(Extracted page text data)
● ● ● ● ● ● ●

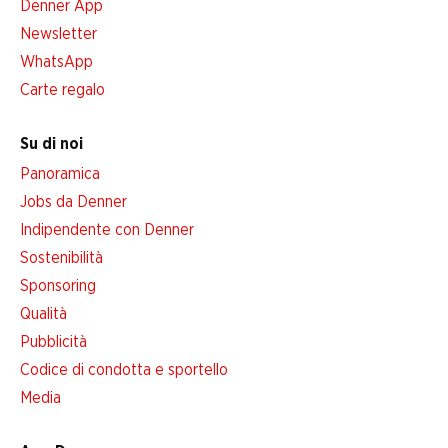
Denner App
Newsletter
WhatsApp
Carte regalo
Su di noi
Panoramica
Jobs da Denner
Indipendente con Denner
Sostenibilità
Sponsoring
Qualità
Pubblicità
Codice di condotta e sportello
Media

● ● ● ● ● ● ●

Task to carry out ->
Copy the records exactly. Skip the images.

Your solution ->
Denner App
Newsletter
WhatsApp
Carte regalo
Su di noi
Panoramica
Jobs da Denner
Indipendente con Denner
Sostenibilità
Sponsoring
Qualità
Pubblicità
Codice di condotta e sportello
Media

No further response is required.